Todos eles têm design meio hispter, meio vintage, e fazem sucesso nas redes sociais. Até motéis da icônica Rota 66 entraram nessa onda, como o Blue Swallow Motel, no Novo México, que passou por completa remodelação.
O estado do Texas tem tido uma das maiores demandas do setor no país. O Bunkhouse Group, após o sucesso do icônico Austin Motel na cidade homônima, lançou outros empreendimentos semelhantes na cidade e até em destinos normalmente associados ao turismo de luxo, como Jackson Hole.

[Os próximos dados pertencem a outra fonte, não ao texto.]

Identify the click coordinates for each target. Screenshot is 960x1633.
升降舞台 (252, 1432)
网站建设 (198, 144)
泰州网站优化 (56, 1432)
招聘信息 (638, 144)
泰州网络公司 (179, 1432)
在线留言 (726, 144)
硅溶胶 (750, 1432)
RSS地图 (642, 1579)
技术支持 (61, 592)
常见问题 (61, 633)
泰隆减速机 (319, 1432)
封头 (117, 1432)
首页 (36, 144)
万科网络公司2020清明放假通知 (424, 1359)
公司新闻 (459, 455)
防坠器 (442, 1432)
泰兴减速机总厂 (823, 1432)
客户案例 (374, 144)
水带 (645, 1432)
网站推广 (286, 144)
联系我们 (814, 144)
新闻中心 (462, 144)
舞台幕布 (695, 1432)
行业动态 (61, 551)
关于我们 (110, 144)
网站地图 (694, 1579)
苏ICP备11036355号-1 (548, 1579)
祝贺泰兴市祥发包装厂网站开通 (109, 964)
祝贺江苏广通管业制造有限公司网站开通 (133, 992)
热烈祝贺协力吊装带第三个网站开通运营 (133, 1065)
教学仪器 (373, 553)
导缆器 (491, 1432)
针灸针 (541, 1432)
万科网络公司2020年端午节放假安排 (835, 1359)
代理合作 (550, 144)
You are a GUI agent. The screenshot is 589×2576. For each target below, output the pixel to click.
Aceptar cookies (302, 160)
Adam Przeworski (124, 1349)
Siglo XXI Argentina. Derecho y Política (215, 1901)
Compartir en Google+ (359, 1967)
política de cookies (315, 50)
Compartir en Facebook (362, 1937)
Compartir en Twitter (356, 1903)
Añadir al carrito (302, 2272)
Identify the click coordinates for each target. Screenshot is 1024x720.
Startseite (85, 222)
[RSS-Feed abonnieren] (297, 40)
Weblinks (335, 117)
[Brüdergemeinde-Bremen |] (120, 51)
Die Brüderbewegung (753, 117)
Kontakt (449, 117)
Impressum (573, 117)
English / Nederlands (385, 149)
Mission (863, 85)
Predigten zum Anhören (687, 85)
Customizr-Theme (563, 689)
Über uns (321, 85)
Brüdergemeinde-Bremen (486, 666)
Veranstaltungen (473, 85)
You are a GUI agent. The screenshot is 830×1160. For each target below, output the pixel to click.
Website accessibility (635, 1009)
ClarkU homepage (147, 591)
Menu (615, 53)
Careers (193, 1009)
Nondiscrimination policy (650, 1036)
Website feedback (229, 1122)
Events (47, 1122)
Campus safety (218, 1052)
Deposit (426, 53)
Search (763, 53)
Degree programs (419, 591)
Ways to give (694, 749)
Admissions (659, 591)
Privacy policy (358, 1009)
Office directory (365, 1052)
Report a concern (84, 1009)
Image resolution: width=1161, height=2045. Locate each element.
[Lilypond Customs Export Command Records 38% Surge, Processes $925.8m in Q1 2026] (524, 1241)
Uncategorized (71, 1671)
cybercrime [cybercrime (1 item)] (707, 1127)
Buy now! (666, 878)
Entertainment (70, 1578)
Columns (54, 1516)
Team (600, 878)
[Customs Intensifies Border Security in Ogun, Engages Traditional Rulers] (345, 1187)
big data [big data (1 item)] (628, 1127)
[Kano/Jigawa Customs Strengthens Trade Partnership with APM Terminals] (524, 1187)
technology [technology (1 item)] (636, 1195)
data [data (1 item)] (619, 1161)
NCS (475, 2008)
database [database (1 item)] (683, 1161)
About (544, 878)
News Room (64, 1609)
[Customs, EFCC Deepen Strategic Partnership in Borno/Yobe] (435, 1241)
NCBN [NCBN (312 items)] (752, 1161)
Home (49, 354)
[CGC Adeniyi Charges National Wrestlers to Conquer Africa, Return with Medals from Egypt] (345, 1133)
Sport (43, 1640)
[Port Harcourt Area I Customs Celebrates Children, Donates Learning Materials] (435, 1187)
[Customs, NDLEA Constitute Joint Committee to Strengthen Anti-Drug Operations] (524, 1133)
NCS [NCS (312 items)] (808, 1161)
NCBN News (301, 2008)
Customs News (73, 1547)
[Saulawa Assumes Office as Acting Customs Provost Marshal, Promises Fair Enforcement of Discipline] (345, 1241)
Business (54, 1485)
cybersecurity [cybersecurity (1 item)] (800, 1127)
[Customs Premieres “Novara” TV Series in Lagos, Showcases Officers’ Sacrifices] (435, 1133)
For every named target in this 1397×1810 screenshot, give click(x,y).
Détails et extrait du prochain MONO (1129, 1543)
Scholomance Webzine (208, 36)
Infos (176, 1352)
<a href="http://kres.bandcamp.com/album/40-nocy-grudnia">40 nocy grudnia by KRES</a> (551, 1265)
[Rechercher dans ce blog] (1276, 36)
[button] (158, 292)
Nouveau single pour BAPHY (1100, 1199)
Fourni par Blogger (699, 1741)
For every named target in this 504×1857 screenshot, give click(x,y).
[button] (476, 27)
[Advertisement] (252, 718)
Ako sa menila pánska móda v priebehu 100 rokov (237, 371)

O Valencia Hotel Group também inaugurou diferentes propriedades no estado, apostando não apenas nas viagens de carro da pandemia mas também nas memórias afetivas dos adultos de hoje que, quando crianças, se hospedavam em propriedades do gênero nas férias com os pais.
O engenheiro Todd Keefe, de Orlando, voltou a se hospedar em motéis na pandemia, após décadas sem fazê-lo. "Quando eu era criança, a gente ficava em motéis nas viagens para economizar. Eram lugares horríveis, mas tudo era diversão naquela época e guardo memórias lindas", diz. E completa:
Hoje, podemos viajar com nossos filhos para motéis que evocam essas lembranças, mas que felizmente oferecem toda a higiene, segurança e conforto de que precisamos"
Diversos hóspedes apreciam a segurança implícita no layout dos motéis e optam por fazer suas refeições no quarto, mesmo quando não há infraestrutura para cozinhar.
"Nós temos aproveitado para comprar cervejas artesanais, queijos e vinhos locais e até cestas de café da manhã de delicatessens premiadas nos lugares que visitamos. Assim comemos e bebemos muito bem no conforto e na segurança do nosso quarto", diz a professora Helen Bradenton, de Dallas.
Ela conta que ela e o marido sempre preferiram ficar em hotéis românticos e renomados, e viajavam quase sempre de avião. Mas na pandemia mudaram completamente os hábitos, passaram a viajar de carro e já se hospedaram em oito motéis diferentes desde junho do ano passado — incluindo o Austin Motel, no Texas, o preferido do casal.
Não se sabe se os motéis continuarão surfando essa onda por muito tempo. Mas, pelo menos enquanto durar a pandemia, esse tipo de propriedade deve continuar a receber um fluxo constante de viajantes ávidos pelo design vintage caprichado e por minimizar as possibilidade de contato com outras pessoas.